*** Opening Supplied entries ***
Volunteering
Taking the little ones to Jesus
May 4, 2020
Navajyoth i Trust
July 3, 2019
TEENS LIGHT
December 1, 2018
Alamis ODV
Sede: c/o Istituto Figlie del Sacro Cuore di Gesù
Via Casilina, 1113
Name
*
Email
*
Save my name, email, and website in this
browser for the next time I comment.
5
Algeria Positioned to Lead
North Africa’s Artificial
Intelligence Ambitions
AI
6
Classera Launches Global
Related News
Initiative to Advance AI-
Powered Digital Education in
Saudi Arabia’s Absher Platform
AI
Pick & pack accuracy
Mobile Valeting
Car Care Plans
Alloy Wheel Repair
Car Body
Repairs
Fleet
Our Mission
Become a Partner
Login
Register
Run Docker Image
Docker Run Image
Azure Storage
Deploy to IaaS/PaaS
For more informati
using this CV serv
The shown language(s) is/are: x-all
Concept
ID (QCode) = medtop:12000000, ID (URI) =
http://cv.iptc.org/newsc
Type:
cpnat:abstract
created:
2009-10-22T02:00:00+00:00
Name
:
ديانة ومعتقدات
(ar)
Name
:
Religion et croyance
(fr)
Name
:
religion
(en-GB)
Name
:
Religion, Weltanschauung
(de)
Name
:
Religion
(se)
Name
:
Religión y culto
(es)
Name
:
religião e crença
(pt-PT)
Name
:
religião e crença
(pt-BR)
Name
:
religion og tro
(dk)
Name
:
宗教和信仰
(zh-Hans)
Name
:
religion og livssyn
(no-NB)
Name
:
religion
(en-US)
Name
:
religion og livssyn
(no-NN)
*** Closing Supplied entries ***
*** Opening Supplied entries ***
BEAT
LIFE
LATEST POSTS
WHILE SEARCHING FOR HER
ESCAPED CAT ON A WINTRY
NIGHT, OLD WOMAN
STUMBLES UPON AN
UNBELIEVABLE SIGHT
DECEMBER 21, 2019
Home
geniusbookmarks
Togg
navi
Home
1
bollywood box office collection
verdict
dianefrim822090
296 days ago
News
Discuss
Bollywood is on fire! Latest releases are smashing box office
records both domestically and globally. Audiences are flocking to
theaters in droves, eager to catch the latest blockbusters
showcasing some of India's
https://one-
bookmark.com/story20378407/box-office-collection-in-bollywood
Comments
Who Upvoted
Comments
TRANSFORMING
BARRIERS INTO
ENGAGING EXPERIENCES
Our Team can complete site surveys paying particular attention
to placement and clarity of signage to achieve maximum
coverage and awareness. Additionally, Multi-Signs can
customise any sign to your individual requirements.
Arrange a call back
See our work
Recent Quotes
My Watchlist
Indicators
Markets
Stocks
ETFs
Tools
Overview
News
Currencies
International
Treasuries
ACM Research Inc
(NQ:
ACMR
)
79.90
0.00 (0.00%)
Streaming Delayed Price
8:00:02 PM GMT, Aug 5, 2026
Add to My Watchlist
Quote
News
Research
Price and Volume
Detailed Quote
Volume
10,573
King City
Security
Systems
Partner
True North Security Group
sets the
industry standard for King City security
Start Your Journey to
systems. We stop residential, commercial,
*** Closing Supplied entries ***
▸ Task description
Which lines above run from the one containing "Who Upvoted" down to the one containing "systems. We stop"? Repeat exactly those, both ends included, and nothing else.

▸ Written response
Who Upvoted
Comments
TRANSFORMING
BARRIERS INTO
ENGAGING EXPERIENCES
Our Team can complete site surveys paying particular attention
to placement and clarity of signage to achieve maximum
coverage and awareness. Additionally, Multi-Signs can
customise any sign to your individual requirements.
Arrange a call back
See our work
Recent Quotes
My Watchlist
Indicators
Markets
Stocks
ETFs
Tools
Overview
News
Currencies
International
Treasuries
ACM Research Inc
(NQ:
ACMR
)
79.90
0.00 (0.00%)
Streaming Delayed Price
8:00:02 PM GMT, Aug 5, 2026
Add to My Watchlist
Quote
News
Research
Price and Volume
Detailed Quote
Volume
10,573
King City
Security
Systems
Partner
True North Security Group
sets the
industry standard for King City security
Start Your Journey to
systems. We stop residential, commercial,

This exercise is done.